大きな可能性を実らせたい・・・ 笑顔の子育て支援・・

保育研究委員会による「保育園児の眠りについての実態調査」

はじめに

近年、私たちが接している子ども達の中に、午前中不機嫌な子が目立ってきました。また、ずっと泣いていたり、午前中に寝てしまったり、逆に午後、昼寝から覚める頃に寝てしまう子もいます。睡眠の時間が一定していない0歳児だけではなく、年中児や年長児でも同様の傾向が見られます。これらは全て、睡眠のリズムに起因するものと考えられます。睡眠のリズムが整っていないため、外での社会生活に身体がついていけないのです。

こういった状況の中、浜松民間保育園長会の保育研究委員会では、浜松市内の民間保育園全園を対象として、子どもたちの生活・発達をより豊かなものにするため“子どもの眠り”についてのアンケートをとらせていただきました。多くの皆様にご協力頂き本当にありがとうございました。
子どもの睡眠を通して、子どもの育ちを守る社会の在り方と育児の方法を広めるための指標になればと思います。また保護者の皆様が感じている育児の困難さを共有し、子どもたちの健やかな育ちを支援していきたいと思います。

調査の方法ですが、浜松市内の民間保育園に在籍する乳幼児を対象にアンケートを配布し、子どもの睡眠時間や保育時間・保護者の就労時間等を調査しました。0歳から5歳までおおむね同数の調査を行い、約1000件の回答が得られました。以下に結果のまとめを報告させていただきます。

眠りのアンケートの結果はこちら

眠りのアンケートH27_02HP用

あとがき

社会生活の著しい変化は、子どもたちの生活に大きく関わってきています。

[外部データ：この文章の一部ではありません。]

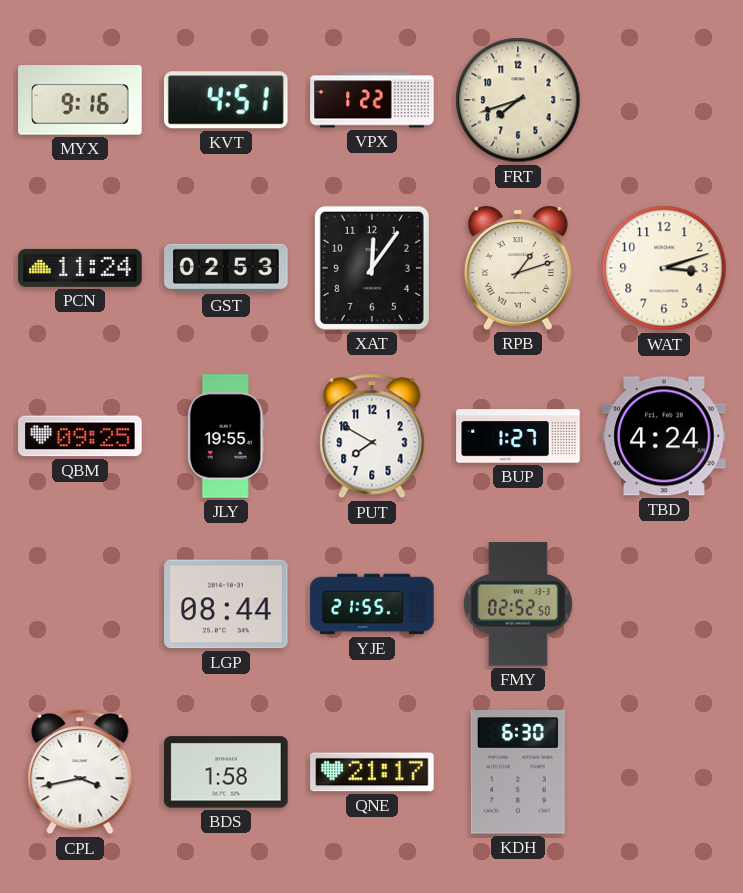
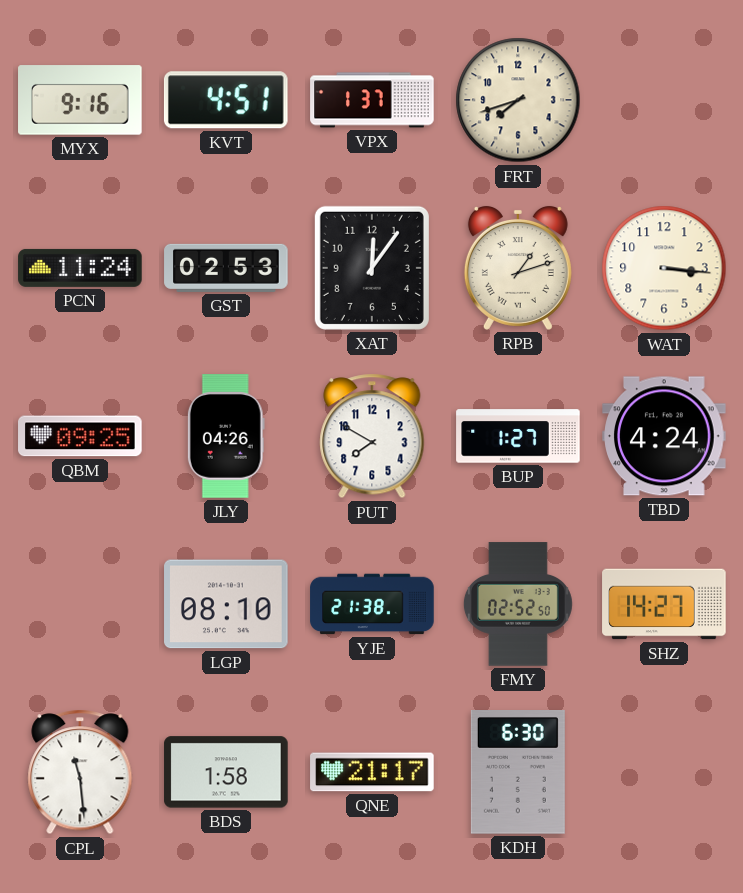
VPX: 1:22 -> 1:37
WAT: 3:12 -> 3:16
JLY: 19:55 -> 04:26
LGP: 08:44 -> 08:10
YJE: 21:55 -> 21:38
SHZ: none -> 14:27
CPL: 3:43 -> 11:29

「早寝・早起きは三文の徳」と言われた時代は遙か彼方となり、24時間営業のコンビニエンスストアが都会田舎を問わず開業し、昼夜の区別がなくなりました。大人たちの生活は夜型となり、家族の生活に大きく影響しています。
今回のアンケート調査は、就学前の子どもたちの睡眠時間と家族の就労時間との関係について調べました。このアンケートの結果から3点のことが見えてきたと思います。

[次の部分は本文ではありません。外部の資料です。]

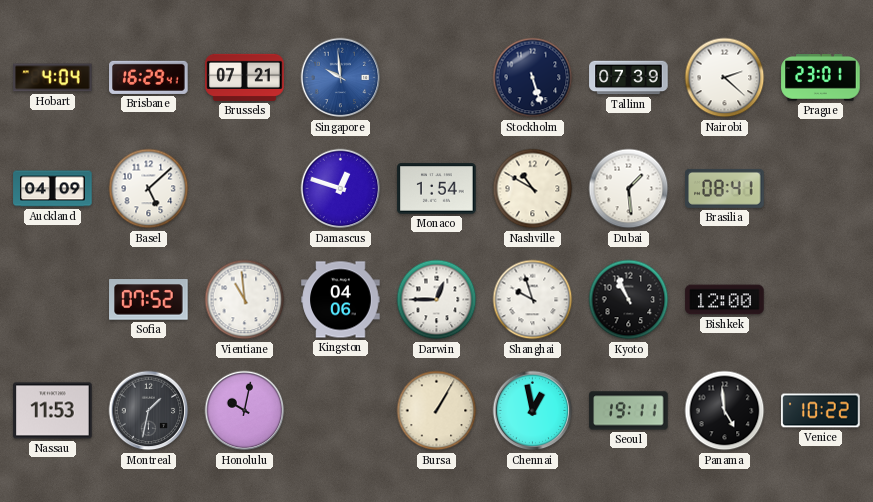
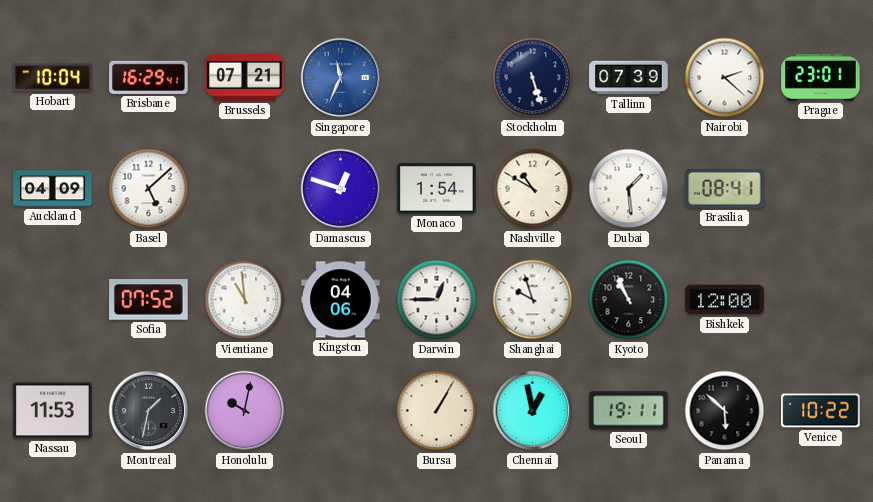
Hobart: 4:04 -> 10:04
Singapore: 9:59 -> 11:34
Panama: 4:59 -> 5:52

まず1点は、保育園児はこちらの予想とは違い「早寝・早起き」が比較的出来ているということです。仕事で忙しくしている家族の影響を受けて睡眠時間はバラバラだったり、親に合わせて夜型になっていることを想像していたのです。しかし、忙しく時間のない中での生活がかえって子どもたちの生活リズムの確立に役立っていることがわかりました。一般的に、保育園児は睡眠時間の不足又は夜更かし型と思われていた部分がありましたが、その予想を裏切り、親が就労して保育園に預けられている子どもが、基本的な生活リズムの確立を可能にしているということです。乳幼児の育ちの中で一番大切な日課のある生活を保障できる保育園は、現代社会において子どもたちの育ち・生活を守る最後の手段ともいえます。保育園が子どもたちの生活を守る社会的な意義は非常に大きいと言えます。

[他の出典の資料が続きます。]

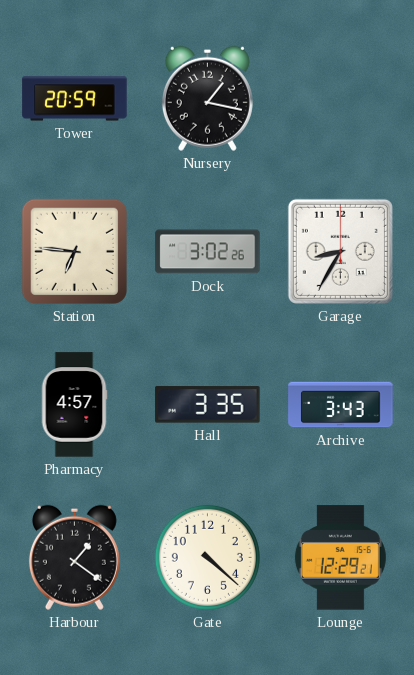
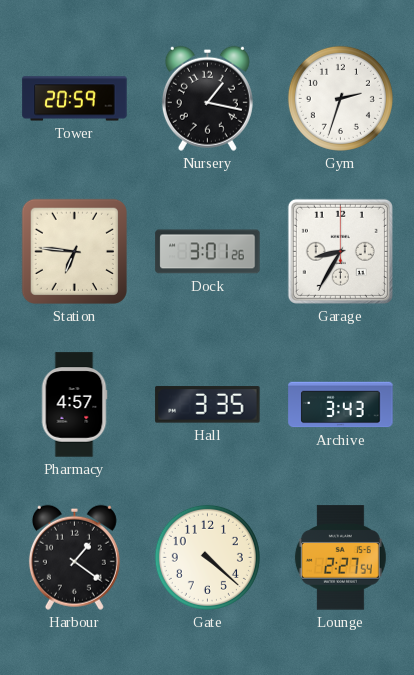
Gym: none -> 2:33
Dock: 3:02 -> 3:01
Lounge: 12:29 -> 2:27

2点目は、生活リズムとは確立するもので、親の意識の違いが反映しています。どんなに忙しく仕事や生活をしていても子どもの生活を大切に思う親と、子どもの言いなりになり夜遅くまでテレビを見せている家庭とでは、生活リズムはおのずと異なります。特に仕事を持つ親は、朝は比較的早起きであるのに対して、就寝が遅くなる傾向にあります。この点で、親の意識(子どもに任せない)の違いが表れています。生活リズムはほっておいては出来ない、意識して確立するものであるという基本を理解しているかが重要となります。

3点目は、父親の帰宅時間です。ほとんどの家庭において父親の就労時間が長時間であり、自ずと帰宅時間が遅い傾向にあります。このことから父親不在の育児がされていると言えます。母親は、仕事を終え保育園のお迎え家事・育児を夕方から就寝まで1人でこなしています。母親の負担とストレスは子どもに向けられていきます。

女性が輝く社会へ国を挙げて啓蒙している現在、本当にそうでしょうか。今、本当に女性が輝く社会を目指すのでしたら、父親たちを家庭に返す政策がまず必要だと思います。母親のみならず父親にとっても就学前の乳幼児を育てる環境として、生活リズムの確立を優先出来る時間帯での就労にすべきであると思います。